Building Smarter AI Governance

While not without its drawbacks, federalism offers what a fully centralized system does not: the ability to engage in policy innovation, widespread political participation, and iterative adaptation. All are essential for effective AI governance. The proposed AI moratorium is antithetical to these values. 

Prohibiting state legislatures from addressing AI-related challenges for a decade would hobble the values of federalism precisely at a time when government oversight is most needed. It is highly questionable that Congress, after ten years of state inaction, will suddenly possess the optimal wisdom to craft comprehensive and effective AI rules. Even a shorter moratorium would be problematic. Policy decisions that are made—and not made—within the next two years will create path dependencies and trajectories that will echo for decades. Federalism ensures that no single institution can decide for all the rest. 

Instead of shutting out the states, Congress can achieve regulatory cohesion in ways that respect constitutional limits and harness the positive potential of states.  For instance, Congress could adopt a cooperative federalism framework, establishing federal baseline standards while allowing states room to experiment within federal parameters that promote national and local values simultaneously. This approach has been used effectively in areas from environmental law to healthcare, and it would preserve both national coordination and local innovation. Congress may also use its spending power to incentivize state compliance with federal AI goals, so long as the conditions are non-coercive. 

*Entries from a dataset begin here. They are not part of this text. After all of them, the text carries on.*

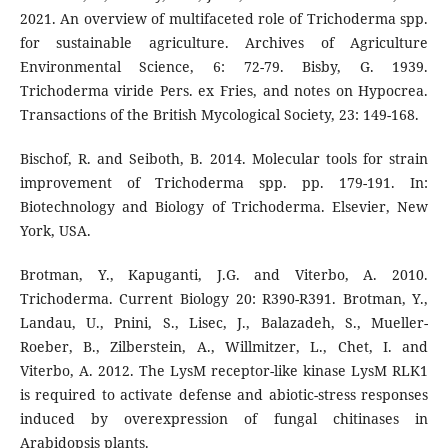
2021. An overview of multifaceted role of Trichoderma spp.
for sustainable agriculture. Archives of Agriculture
Environmental Science, 6: 72-79. Bisby, G. 1939.
Trichoderma viride Pers. ex Fries, and notes on Hypocrea.
Transactions of the British Mycological Society, 23: 149-168.
Bischof, R. and Seiboth, B. 2014. Molecular tools for strain
improvement of Trichoderma spp. pp. 179-191. In:
Biotechnology and Biology of Trichoderma. Elsevier, New
York, USA.
Brotman, Y., Kapuganti, J.G. and Viterbo, A. 2010.
Trichoderma. Current Biology 20: R390-R391. Brotman, Y.,
Landau, U., Pnini, S., Lisec, J., Balazadeh, S., Mueller-
Roeber, B., Zilberstein, A., Willmitzer, L., Chet, I. and
Viterbo, A. 2012. The LysM receptor-like kinase LysM RLK1
is required to activate defense and abiotic-stress responses
induced by overexpression of fungal chitinases in
Arabidopsis plants.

If the United States is to lead in AI, it must do so in a way that reflects its constitutional commitments and political ideals, not by abandoning them. True AI progress comes not from regulatory paralysis but from building AI systems that people trust, and that can be deployed responsibly across diverse contexts and populations.

Whatever Congress decides, it cannot be—and should not be—a blanket moratorium on state AI regulation. The great genius of our federalism is not its efficiency, but rather its adaptability, resiliency, and pluralist capacity. The transformative potential demands thoughtful governance structures, not shortcuts.